Il suddetto contiene anche il parere fornito dalla Giunta dei Presidenti e Consultore alle pretese dei baroni, la quale ha ritenuto di doversi «eseguire rispetto allo esame de’ conti delle Università Baronali la Sovrana determinazione».
Nell’aprile del 1787, il viceré, abrogò il rito di Alfonso d’Aragona che prevedeva le tre sentenze uniformi, e del cosiddetto perpetuo silenzio nelle cause feudali, alle quali si estendeva la stessa procedura delle cause allodiali.
Una causa molto importante si stava svolgendo in Napoli, con la quale si voleva annullare del tutto la prerogativa del mero e misto imperio; strascichi e dispute circa quest’annosa questione abbiamo rinvenuto tra le carte dell’Archivio di Stato di Palermo, qui di seguito ne riportiamo qualche esempio, in cui i cittadini di alcune baronie lamentavano di subire abusi e angarie, nonostante la mancanza di concessione del mero e misto imperio:

“Pretende il sacerdote Don Rocco Maria Minneci con petizione avanzata nel Tribunale della Gran Camera Civile di non essere i naturali della terra di Motta Di Affermò di cui n’é il Barone il Principe di Torremuzza Don Gabriele Lancillotto Castello tenuti a macinare le olive né i trappeti del proprio barone, che anzi di restare in loro arbitrio di poter macinare ove più piacere loro”.

E ancora:

“[…] con un giudizio in cui si pretende di annullare la privativa dei Trappeti d’Oglio goduta fin da tempi immemorabili sempre pacificamente dai Baroni di quella Terra predecessori dell’oratore per causa onerosa in riguardo di tanti commodi e vantaggi conceduti a quei naturali […]”

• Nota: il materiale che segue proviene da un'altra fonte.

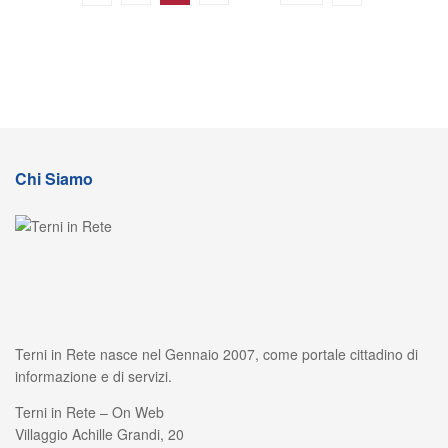
Chi Siamo
Terni in Rete nasce nel Gennaio 2007, come portale cittadino di
informazione e di servizi.
Terni in Rete – On Web
Villaggio Achille Grandi, 20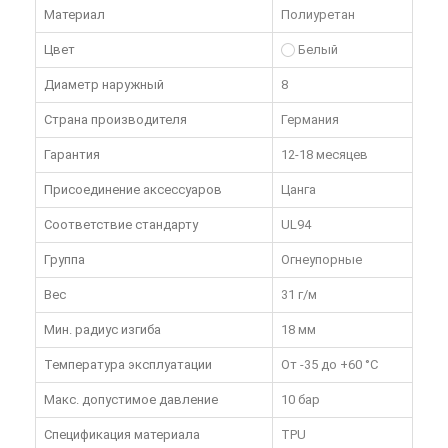
Материал
Полиуретан
Цвет
Белый
Диаметр наружный
8
Страна производителя
Германия
Гарантия
12-18 месяцев
Присоединение аксессуаров
Цанга
Соответствие стандарту
UL94
Группа
Огнеупорные
Вес
31 г/м
Мин. радиус изгиба
18 мм
Температура эксплуатации
От -35 до +60 °C
Макс. допустимое давление
10 бар
Спецификация материала
TPU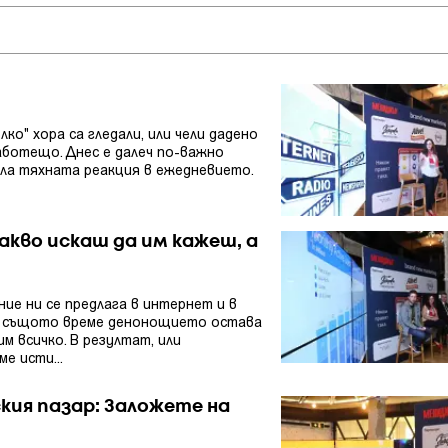
ко" хора са гледали, или чели дадено
аботещо. Днес е далеч по-важно
била тяхната реакция в ежедневието.
акво искаш да им кажеш, а
ие ни се предлага в интернет и в
 в същото време денонощието остава
м всичко. В резултат, или
е исти...
кия пазар: Заложете на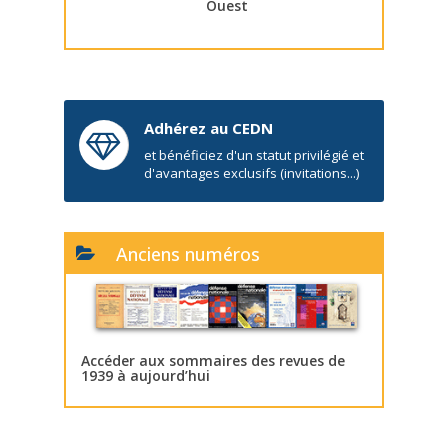
Ouest
Adhérez au CEDN
et bénéficiez d'un statut privilégié et
d'avantages exclusifs (invitations...)
Anciens numéros
Accéder aux sommaires des revues de
1939 à aujourd’hui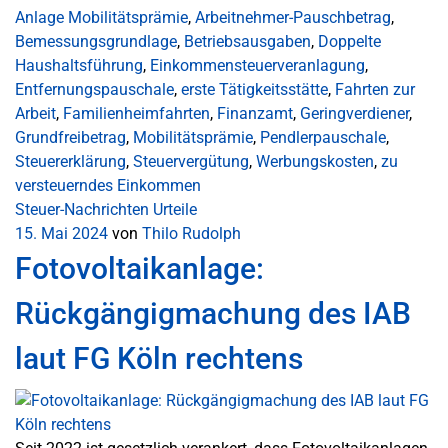
Anlage Mobilitätsprämie
,
Arbeitnehmer-Pauschbetrag
,
Bemessungsgrundlage
,
Betriebsausgaben
,
Doppelte
Haushaltsführung
,
Einkommensteuerveranlagung
,
Entfernungspauschale
,
erste Tätigkeitsstätte
,
Fahrten zur
Arbeit
,
Familienheimfahrten
,
Finanzamt
,
Geringverdiener
,
Grundfreibetrag
,
Mobilitätsprämie
,
Pendlerpauschale
,
Steuererklärung
,
Steuervergütung
,
Werbungskosten
,
zu
versteuerndes Einkommen
Steuer-Nachrichten
Urteile
15. Mai 2024
von
Thilo Rudolph
Fotovoltaikanlage:
Rückgängigmachung des IAB
laut FG Köln rechtens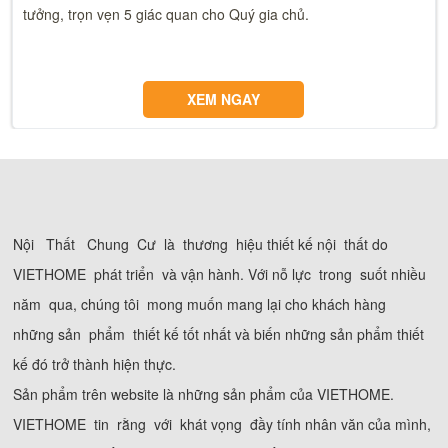
tưởng, trọn vẹn 5 giác quan cho Quý gia chủ.
XEM NGAY
Nội Thất Chung Cư là thương hiệu thiết kế nội thất do
VIETHOME phát triển và vận hành. Với nỗ lực trong suốt nhiều
năm qua, chúng tôi mong muốn mang lại cho khách hàng
những sản phẩm thiết kế tốt nhất và biến những sản phẩm thiết
kế đó trở thành hiện thực.
Sản phẩm trên website là những sản phẩm của VIETHOME.
VIETHOME tin rằng với khát vọng đầy tính nhân văn của mình,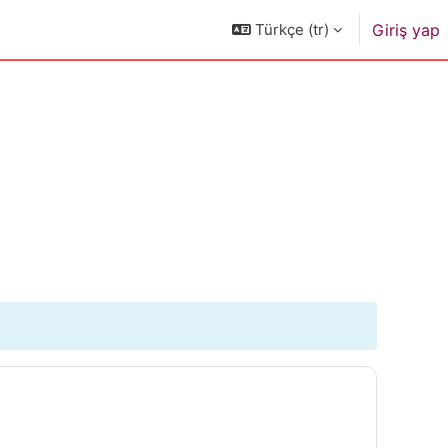
Türkçe ‎(tr)‎
Giriş yap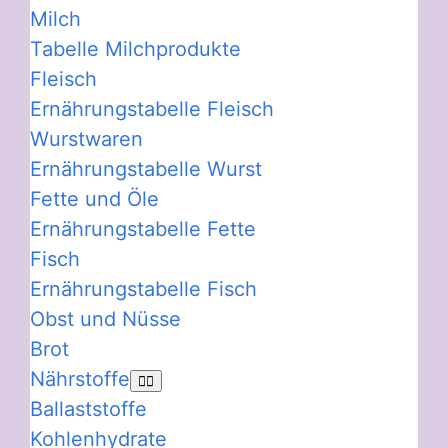
Milch
Tabelle Milchprodukte
Fleisch
Ernährungstabelle Fleisch
Wurstwaren
Ernährungstabelle Wurst
Fette und Öle
Ernährungstabelle Fette
Fisch
Ernährungstabelle Fisch
Obst und Nüsse
Brot
Nährstoffe
Ballaststoffe
Kohlenhydrate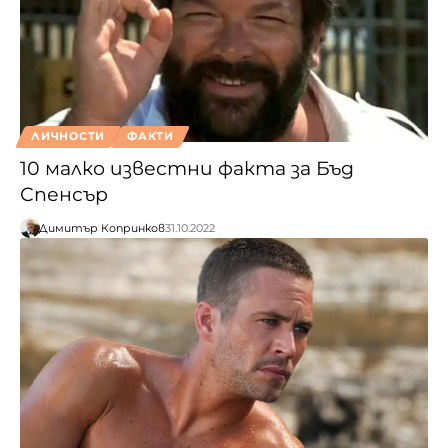
ЛИЧНОСТИ
ФАКТИ
10 малко известни факта за Бъд
Спенсър
Димитър Копринков
31.10.2022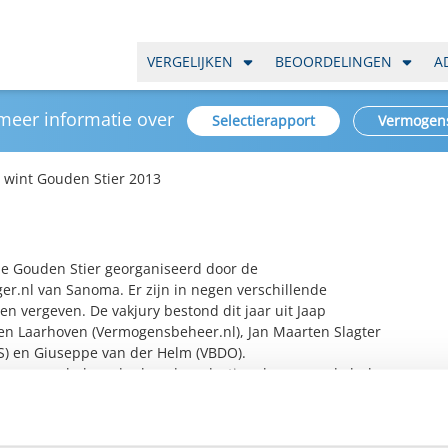
VERGELIJKEN
BEOORDELINGEN
A
 meer informatie over
Selectierapport
Vermogen
 wint Gouden Stier 2013
de Gouden Stier georganiseerd door de
er.nl van Sanoma. Er zijn in negen verschillende
n vergeven. De vakjury bestond dit jaar uit Jaap
en Laarhoven (Vermogensbeheer.nl), Jan Maarten Slagter
NS) en Giuseppe van der Helm (VBDO).
 Vermogensbeheerder kon de redactie rekenen op de hulp
hter van Vermogensbeheer.nl. De winnaar werd bepaald
orstellen afkomstig van de vermogensbeheerders. De
asus een beleggingsvoorstel maken en insturen. Er zijn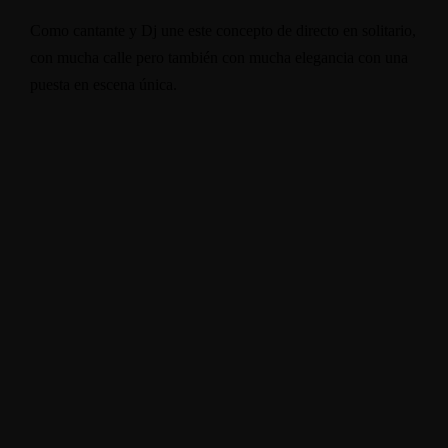
Como cantante y Dj une este concepto de directo en solitario,
con mucha calle pero también con mucha elegancia con una
puesta en escena única.
Soundcloud
Facebook
Instagram
Youtube
Spotify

E si prosegue ancora, a suon di reclami e denunce:

“L’esposto qui unito del Sacerdote Don Rocco Maria de Minneci raggirarsi a dimostrare, che lo stato di Motta d’Affermo ed altri fondi siano di Real pertinenza. Il Supremo Consiglio di Azienda lo rimette a V.E. nel Real Nome, acciò l’Avvocato Fiscale del Real Patrimonio senta il ricorrente e riferisca indi quel che gli occorra”.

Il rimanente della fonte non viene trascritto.